CT features of ABPA (note nothing specific)

A
  • Cystic/varicose/saccular bronchiectasis. Central predominant
  • thickened bronchial walls
  • mucus plugging, bronchocele formation
  • air trapping
  • tree in bud
  • areas of collapse
19
Q

Can ABPA patients have elevated FeNO?

A

Yes because is T2 asthma phenotype (T2 = eosinophilic asthma)

20
Q

What is the treatment for ABPA?

A
  1. Optimise asthma/bronchiectasis management
  2. oral glucocorticoids - 0.5mg/kg 2 weeks then 0.25mg/kg 4 weeks then taper by 5mg every 2 weeks
  3. consider pulse methylpred
21
Q

What is second line treatment for ABPA?

A
  1. Azoles (itraconazole) - although not licensed
  2. Nebulised amphotericin B (Fungizone) - can cause bronchospasm
22
Q

What is the effect of itraconazole on inhaled steroids?

A

Reduces metabolism therefore need to decrease dose (CYP3A4 inhibition)

23
Q

What is aspergillus bronchitis and how is it diagnosed?

A

Diagnosis of exclusion.
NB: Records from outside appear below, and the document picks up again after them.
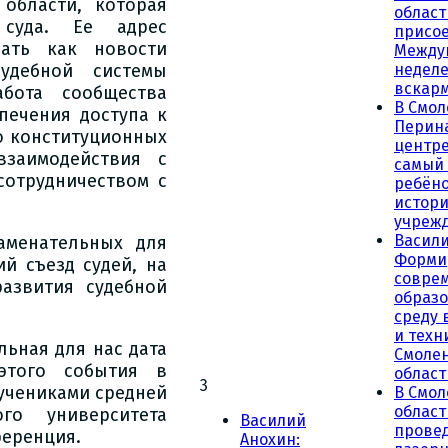
области, которая
област
суда. Ее адрес
присое
ать как новости
Между
удебной системы
неделе
вскар
бота сообщества
В Смол
печения доступа к
Перин
ю конституционных
центре
взаимодействия с
самый
сотрудничеством с
ребёно
истор
учреж
Васили
аменательных для
Форми
й съезд судей, на
совре
азвития судебной
образ
среду 
и техн
льная для нас дата
Смоле
этого события в
област
3
учениками средней
В Смол
облас
го университета
Василий
прове
ференция.
Анохин:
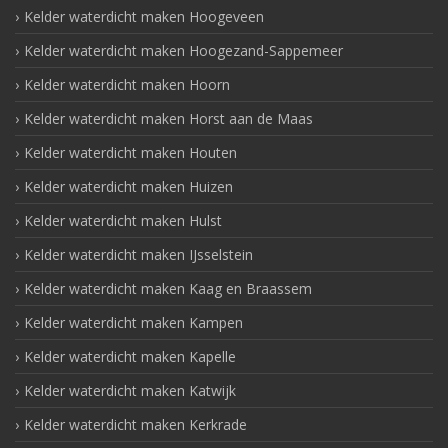
Kelder waterdicht maken Hoogeveen
Kelder waterdicht maken Hoogezand-Sappemeer
Kelder waterdicht maken Hoorn
Kelder waterdicht maken Horst aan de Maas
Kelder waterdicht maken Houten
Kelder waterdicht maken Huizen
Kelder waterdicht maken Hulst
Kelder waterdicht maken IJsselstein
Kelder waterdicht maken Kaag en Braassem
Kelder waterdicht maken Kampen
Kelder waterdicht maken Kapelle
Kelder waterdicht maken Katwijk
Kelder waterdicht maken Kerkrade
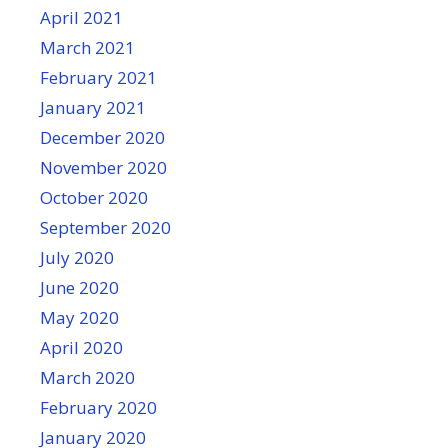
April 2021
March 2021
February 2021
January 2021
December 2020
November 2020
October 2020
September 2020
July 2020
June 2020
May 2020
April 2020
March 2020
February 2020
January 2020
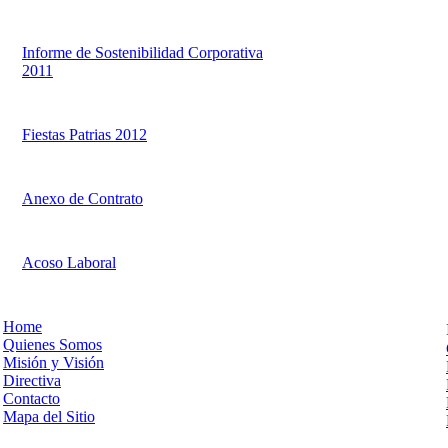
Informe de Sostenibilidad Corporativa
2011
Fiestas Patrias 2012
Anexo de Contrato
Acoso Laboral
Home
Quienes Somos
Misión y Visión
Directiva
Contacto
Mapa del Sitio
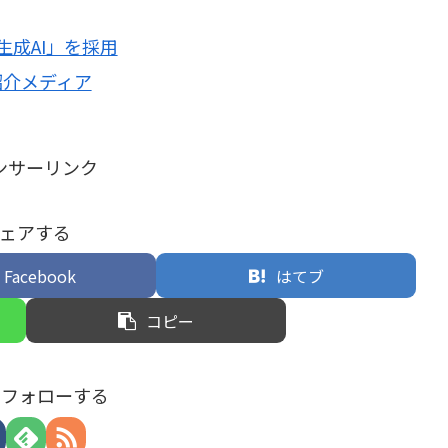
生成AI」を採用
門紹介メディア
ンサーリンク
ェアする
Facebook
はてブ
コピー
tをフォローする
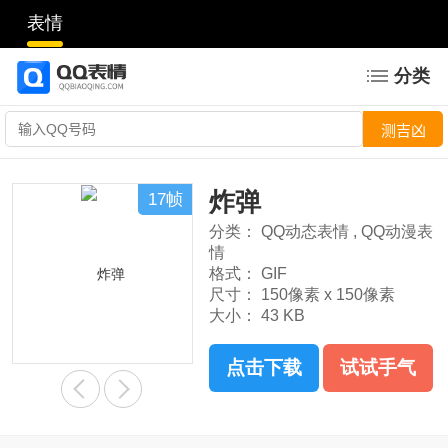
表情
分类
炸弹
17帧
分类：
QQ动态表情
,
QQ动漫表
情
格式：
GIF
尺寸：
150像素 x 150像素
大小：
43 KB
点击下载
试试手气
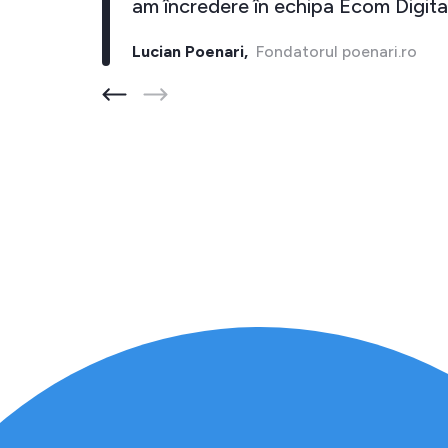
i."
am încredere în echipa Ecom Digital
Lucian Poenari,
Fondatorul poenari.ro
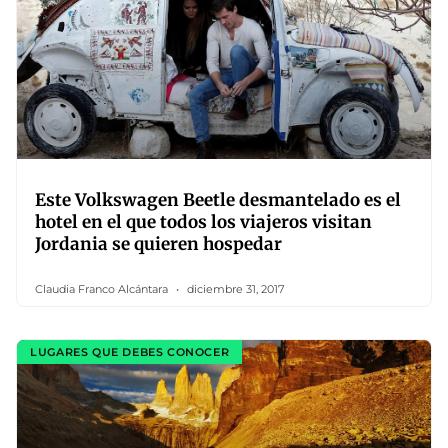
Este Volkswagen Beetle desmantelado es el
hotel en el que todos los viajeros visitan
Jordania se quieren hospedar
Claudia Franco Alcántara
diciembre 31, 2017
LUGARES QUE DEBES CONOCER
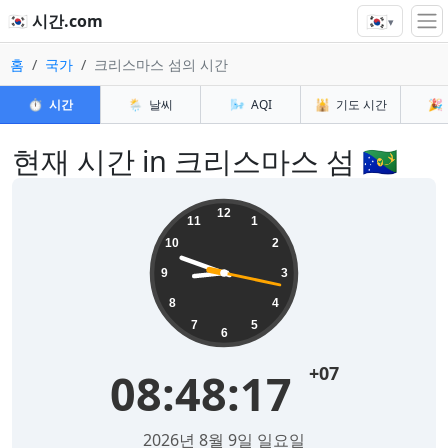
🇰🇷
🇰🇷 시간.com
▾
홈
국가
크리스마스 섬의 시간
⏱️
시간
🌦️
날씨
🌬️
AQI
🕌
기도 시간
🎉
현재 시간 in 크리스마스 섬 🇨🇽
12
11
1
10
2
9
3
8
4
7
5
6
+07
08:48:18
2026년 8월 9일 일요일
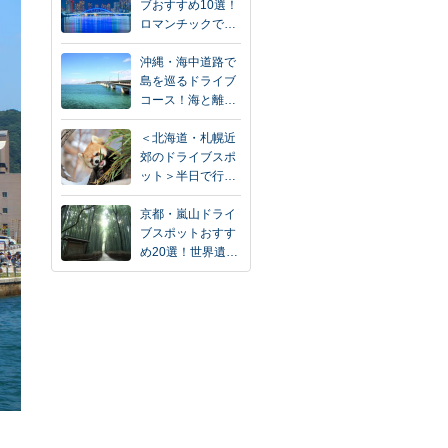
ブおすすめ10選！
ロマンチックで…
沖縄・海中道路で
島を巡るドライブ
コース！海と離…
＜北海道・札幌近
郊のドライブスポ
ット＞半日で行…
京都・嵐山ドライ
ブスポットおすす
め20選！世界遺…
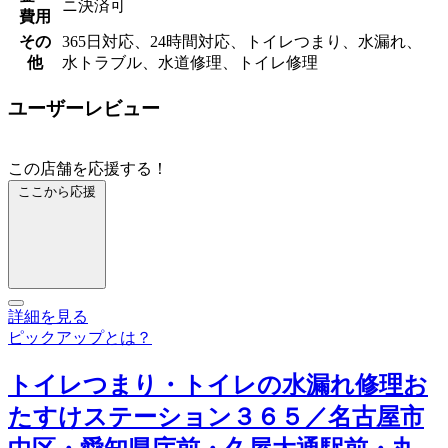
ニ決済可
費用
その
365日対応、24時間対応、トイレつまり、水漏れ、
他
水トラブル、水道修理、トイレ修理
ユーザーレビュー
この店舗を応援する！
ここから応援
詳細を見る
ピックアップとは？
トイレつまり・トイレの水漏れ修理お
たすけステーション３６５／名古屋市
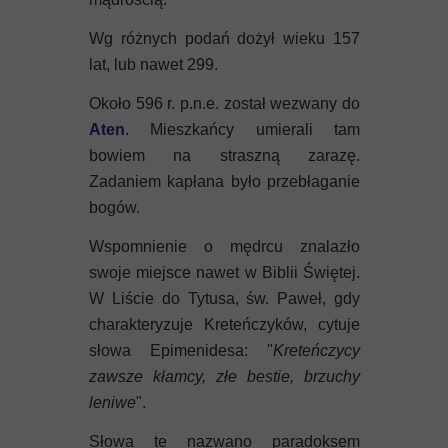
Wg różnych podań dożył wieku 157
lat, lub nawet 299.
Około 596 r. p.n.e. został wezwany do
Aten
. Mieszkańcy umierali tam
bowiem na straszną zarazę.
Zadaniem kapłana było przebłaganie
bogów.
Wspomnienie o mędrcu znalazło
swoje miejsce nawet w Biblii Świętej.
W Liście do Tytusa, św. Paweł, gdy
charakteryzuje Kreteńczyków, cytuje
słowa Epimenidesa: "
Kreteńczycy
zawsze kłamcy, złe bestie, brzuchy
leniwe
".
Słowa te nazwano paradoksem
Need chronic productive cough (>4 weeks), repeated isolation of Aspergillus (or PCR) from sputum/BAL, Asp IgG >40mg/L. Gold standard is bronch showing mucoid impaction and biopsy showing hyphal infiltration

24
Q

How is Aspergillus Bronchitis treated?

A

6week - 3month itraconazole

25
Q

What is a diagnostic level of Aspergillus IgG?

A

Depends on disease. Need other tests alongside. >40mg/L abnormal, but need >90mg/L in CF. >90 common in ABPA but not diagnostic alone.

26
Q

What is sub-acute invasive aspergillosis?

A
  • Onset 1-3 months
  • Moderate immunocompromise + pre-existing lung abnormalities
27
Q

How is invasive aspergillosis treated?

A

Voriconazole

28
Q

What is EORTC/MSG criteria fro proven invasive aspergillosis?

A

Biopsy demonstrating hyphal invasion with associated tissue damage OR Aspergillus cultured from a sterile site

29
Q

What are EORTC/MSG crietria for probable invasive aspergillosis?

A

Mycology evidence of aspergillus (Asp IgG/ GM >0.5 serum or 0.8 BAL/positive sputum or BAL) + fitting radiological abnormality not otherwise explained (dense well-circumscribed lesion, air-crescent sign, cavity, wedge/segmental consolidation, tracheobronchial ulceration/pseudomembrane/plaque) + host factor (prednisolone >20mg/day, neutrophil low/abnormal, other specific immunosuppressants, decompensated cirrhosis, solid organ transplant, haematological malignancy/HSCT, HIV, severe viral pneumonia)

30
Q

Are biologics used for ABPA?

A

May consider Omalizumab (anti-IgE) or Mepolizumab (anti-IL5)

31
Q

How can you monitor for response to treatment of ABPA with steorids?

A

Measure total IgE - should decreased by 35%. Any rise>100% over baseline is an exacerbation.